WHAT THE TASK REQUIRES:
For every line of the records below that holds "with", add one. Give only the final total.
____________________
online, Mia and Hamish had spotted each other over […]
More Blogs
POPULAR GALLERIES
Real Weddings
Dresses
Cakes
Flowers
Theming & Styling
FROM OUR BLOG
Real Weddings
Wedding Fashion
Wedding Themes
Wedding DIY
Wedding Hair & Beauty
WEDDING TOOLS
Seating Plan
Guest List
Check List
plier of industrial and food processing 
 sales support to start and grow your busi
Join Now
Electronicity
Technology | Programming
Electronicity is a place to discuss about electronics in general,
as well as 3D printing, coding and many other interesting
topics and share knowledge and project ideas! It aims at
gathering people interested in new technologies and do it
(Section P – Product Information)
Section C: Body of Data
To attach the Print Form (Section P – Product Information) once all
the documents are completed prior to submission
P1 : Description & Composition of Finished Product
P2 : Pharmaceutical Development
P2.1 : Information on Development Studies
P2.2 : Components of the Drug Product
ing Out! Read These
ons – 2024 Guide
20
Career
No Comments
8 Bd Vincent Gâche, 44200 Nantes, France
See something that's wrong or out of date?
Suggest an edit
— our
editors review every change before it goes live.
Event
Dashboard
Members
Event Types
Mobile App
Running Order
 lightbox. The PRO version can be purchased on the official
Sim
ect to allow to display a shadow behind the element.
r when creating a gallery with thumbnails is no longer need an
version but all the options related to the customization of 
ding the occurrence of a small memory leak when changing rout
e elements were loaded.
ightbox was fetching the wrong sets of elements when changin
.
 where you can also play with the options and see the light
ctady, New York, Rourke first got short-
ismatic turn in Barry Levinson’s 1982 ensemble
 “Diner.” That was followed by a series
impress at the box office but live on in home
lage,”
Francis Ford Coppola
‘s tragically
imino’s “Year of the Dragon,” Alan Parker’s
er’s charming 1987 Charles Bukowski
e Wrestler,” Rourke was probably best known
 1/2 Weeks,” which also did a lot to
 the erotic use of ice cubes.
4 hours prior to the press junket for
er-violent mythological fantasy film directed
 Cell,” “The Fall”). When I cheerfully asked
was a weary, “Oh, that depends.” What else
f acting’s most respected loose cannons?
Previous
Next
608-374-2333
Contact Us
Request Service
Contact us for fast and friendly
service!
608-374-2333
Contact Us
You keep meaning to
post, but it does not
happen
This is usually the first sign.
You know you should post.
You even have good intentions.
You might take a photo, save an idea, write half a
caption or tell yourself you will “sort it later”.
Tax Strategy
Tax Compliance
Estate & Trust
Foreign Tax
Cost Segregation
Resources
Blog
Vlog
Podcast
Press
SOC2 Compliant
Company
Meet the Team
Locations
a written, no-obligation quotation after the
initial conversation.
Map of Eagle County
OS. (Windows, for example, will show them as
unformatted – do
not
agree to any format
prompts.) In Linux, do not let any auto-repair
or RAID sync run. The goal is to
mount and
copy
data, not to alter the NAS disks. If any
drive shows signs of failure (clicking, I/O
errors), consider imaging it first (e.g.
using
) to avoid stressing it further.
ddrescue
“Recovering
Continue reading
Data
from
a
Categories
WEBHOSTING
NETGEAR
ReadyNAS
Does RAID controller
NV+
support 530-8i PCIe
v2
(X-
____________________
COMPLETED EXERCISE:
2